FILE PHOTO: A Wall Street sign outside the New York Stock Exchange in New York City, New York, U.S., October 2, 2020. REUTERS/Carlo Allegri/File Photo

February 11, 2022

LONDON (Reuters) – Investors shoveled money into equities and yanked funds out of bonds and cash as inflows into equity markets showed no signs of slowing despite huge equity market volatility, BofA’s weekly flow show report showed on Friday.

On a weekly basis, global equities saw $46.6 billion of inflows while investors pulled $10.5 billion from bonds and $47.5 billion from cash, according to BofA using EPFR data.

Cash and money market funds saw the biggest four weekly outflows on record with over $35.2 billion exiting these funds even as a flattening streak on the yield curve shows no signs of abating.

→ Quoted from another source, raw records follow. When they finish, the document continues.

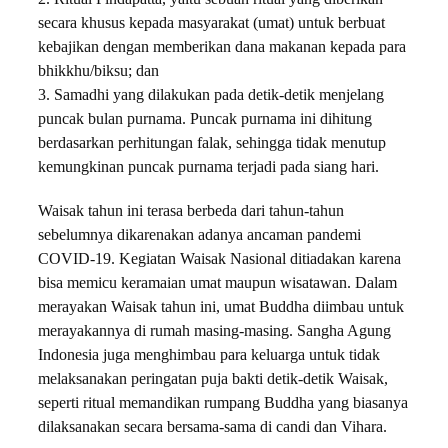
secara khusus kepada masyarakat (umat) untuk berbuat
kebajikan dengan memberikan dana makanan kepada para
bhikkhu/biksu; dan
3. Samadhi yang dilakukan pada detik-detik menjelang
puncak bulan purnama. Puncak purnama ini dihitung
berdasarkan perhitungan falak, sehingga tidak menutup
kemungkinan puncak purnama terjadi pada siang hari.
Waisak tahun ini terasa berbeda dari tahun-tahun
sebelumnya dikarenakan adanya ancaman pandemi
COVID-19. Kegiatan Waisak Nasional ditiadakan karena
bisa memicu keramaian umat maupun wisatawan. Dalam
merayakan Waisak tahun ini, umat Buddha diimbau untuk
merayakannya di rumah masing-masing. Sangha Agung
Indonesia juga menghimbau para keluarga untuk tidak
melaksanakan peringatan puja bakti detik-detik Waisak,
seperti ritual memandikan rumpang Buddha yang biasanya
dilaksanakan secara bersama-sama di candi dan Vihara.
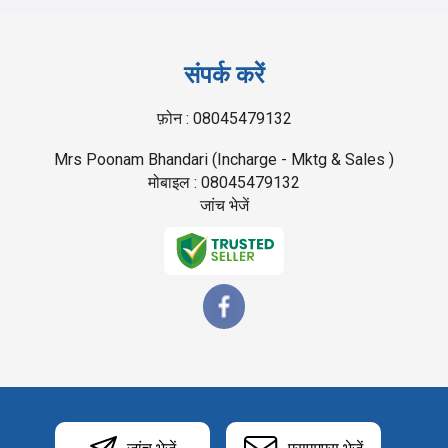
संपर्क करें
फ़ोन :
08045479132
Mrs Poonam Bhandari
(
Incharge - Mktg & Sales
)
मोबाइल :
08045479132
जांच भेजें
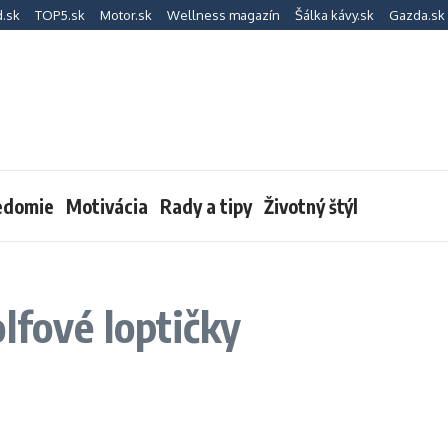
d.sk
TOP5.sk
Motor.sk
Wellness magazín
Šálka kávy.sk
Gazda.sk
edomie
Motivácia
Rady a tipy
Životný štýl
lfové loptičky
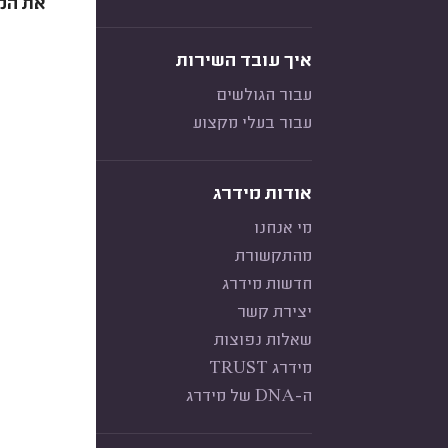
את המ
איך עובד השירות
עבור הגולשים
עבור בעלי מקצוע
אודות מידרג
מי אנחנו
מהתקשורת
חדשות מידרג
יצירת קשר
שאלות נפוצות
מידרג TRUST
ה-DNA של מידרג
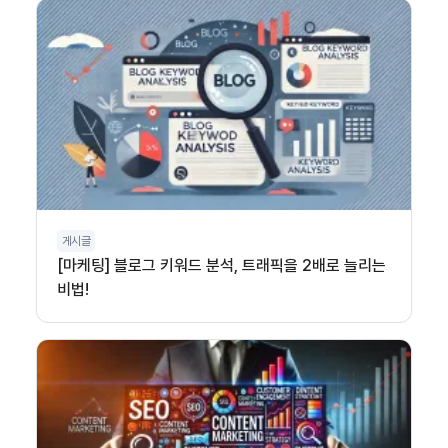
게시글
[마케팅] 블로그 키워드 분석, 트래픽을 2배로 늘리는
비법!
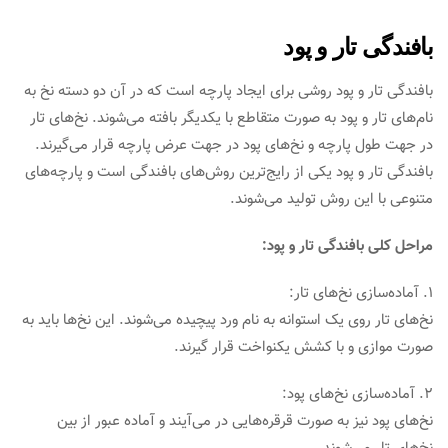
بافندگی تار و پود
بافندگی تار و پود روشی برای ایجاد پارچه است که در آن دو دسته نخ به
نام‌های تار و پود به صورت متقاطع با یکدیگر بافته می‌شوند. نخ‌های تار
در جهت طول پارچه و نخ‌های پود در جهت عرض پارچه قرار می‌گیرند.
بافندگی تار و پود یکی از رایج‌ترین روش‌های بافندگی است و پارچه‌های
متنوعی با این روش تولید می‌شوند.
مراحل کلی بافندگی تار و پود:
1. آماده‌سازی نخ‌های تار:
نخ‌های تار روی یک استوانه به نام ورد پیچیده می‌شوند. این نخ‌ها باید به
صورت موازی و با کشش یکنواخت قرار گیرند.
2. آماده‌سازی نخ‌های پود:
نخ‌های پود نیز به صورت قرقره‌هایی در می‌آیند و آماده عبور از بین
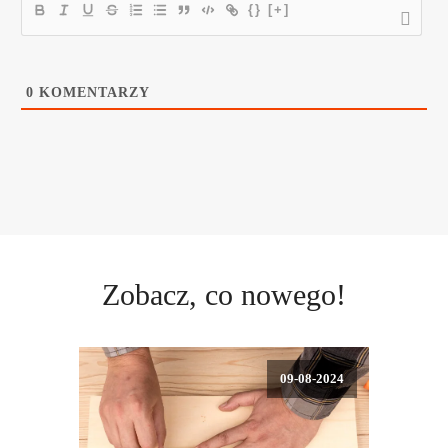
{}
[+]
0
KOMENTARZY
Zobacz, co nowego!
09-08-2024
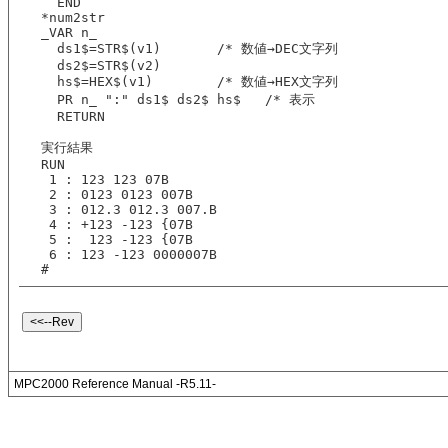
  END
*num2str
_VAR n_
  ds1$=STR$(v1)       /* 数値→DEC文字列
  ds2$=STR$(v2)
  hs$=HEX$(v1)        /* 数値→HEX文字列
  PR n_ ":" ds1$ ds2$ hs$   /* 表示
  RETURN
実行結果
RUN
 1 : 123 123 07B
 2 : 0123 0123 007B
 3 : 012.3 012.3 007.B
 4 : +123 -123 {07B
 5 :  123 -123 {07B
 6 : 123 -123 0000007B
#
MPC2000 Reference Manual -R5.11-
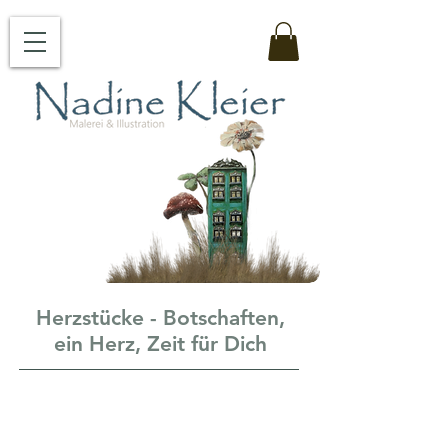
Herzstücke - Botschaften,
ein Herz, Zeit für Dich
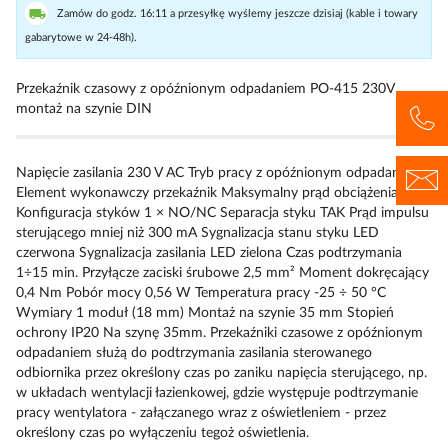
Zamów do godz. 16:11 a przesyłkę wyślemy jeszcze dzisiaj (kable i towary
gabarytowe w 24-48h).
Przekaźnik czasowy z opóźnionym odpadaniem PO-415 230V
montaż na szynie DIN
Napięcie zasilania 230 V AC Tryb pracy z opóźnionym odpadaniem
Element wykonawczy przekaźnik Maksymalny prąd obciążenia 10 A
Konfiguracja styków 1 × NO/NC Separacja styku TAK Prąd impulsu
sterującego mniej niż 300 mA Sygnalizacja stanu styku LED
czerwona Sygnalizacja zasilania LED zielona Czas podtrzymania
1÷15 min. Przyłącze zaciski śrubowe 2,5 mm² Moment dokręcający
0,4 Nm Pobór mocy 0,56 W Temperatura pracy -25 ÷ 50 °C
Wymiary 1 moduł (18 mm) Montaż na szynie 35 mm Stopień
ochrony IP20 Na szynę 35mm. Przekaźniki czasowe z opóźnionym
odpadaniem służą do podtrzymania zasilania sterowanego
odbiornika przez określony czas po zaniku napięcia sterującego, np.
w układach wentylacji łazienkowej, gdzie występuje podtrzymanie
pracy wentylatora - załączanego wraz z oświetleniem - przez
określony czas po wyłączeniu tegoż oświetlenia.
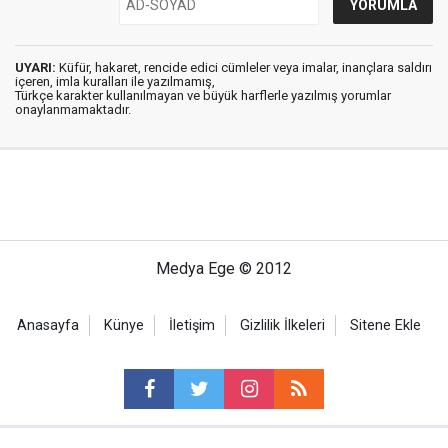
UYARI:
Küfür, hakaret, rencide edici cümleler veya imalar, inançlara saldırı
içeren, imla kuralları ile yazılmamış,
Türkçe karakter kullanılmayan ve büyük harflerle yazılmış yorumlar
onaylanmamaktadır.
Medya Ege © 2012
Anasayfa
Künye
İletişim
Gizlilik İlkeleri
Sitene Ekle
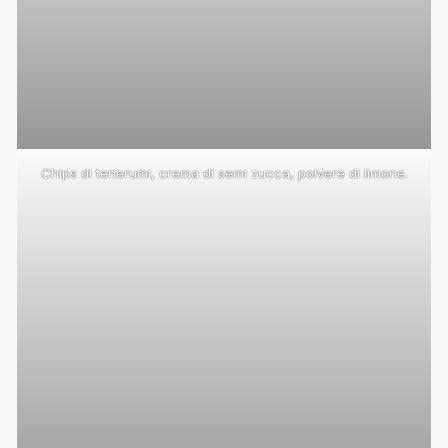
Chips di tenerumi, crema di semi zucca, polvere di limone.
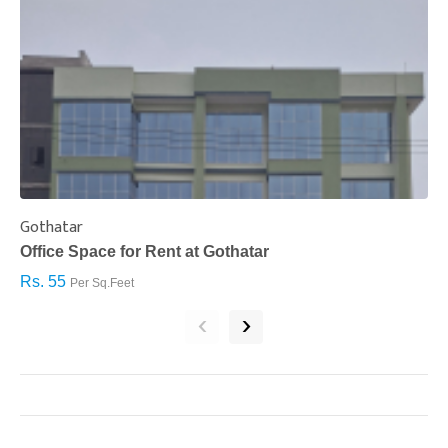
Gothatar
S
Office Space for Rent at Gothatar
H
Rs. 55
R
Per Sq.Feet
‹
›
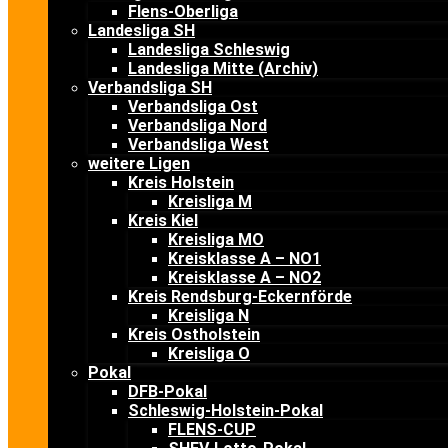
Flens-Oberliga
Landesliga SH
Landesliga Schleswig
Landesliga Mitte (Archiv)
Verbandsliga SH
Verbandsliga Ost
Verbandsliga Nord
Verbandsliga West
weitere Ligen
Kreis Holstein
Kreisliga M
Kreis Kiel
Kreisliga MO
Kreisklasse A – NO1
Kreisklasse A – NO2
Kreis Rendsburg-Eckernförde
Kreisliga N
Kreis Ostholstein
Kreisliga O
Pokal
DFB-Pokal
Schleswig-Holstein-Pokal
FLENS-CUP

Among other notable weekly highlights, U.S. large cap equity funds saw the biggest inflows at $34.1 billion while the cumulative equity flows on a year-to-date basis hit $153 billion, outpacing a similar period in 2021. Emerging market equities also saw sizeable inflows.

“Aggressive Fed at the moment of overvalued asset markets is not normally recipe for big returns,” said analysts at BoFA noting that 46% of all Nasdaq companies were 50% below their 52-week highs one week ago.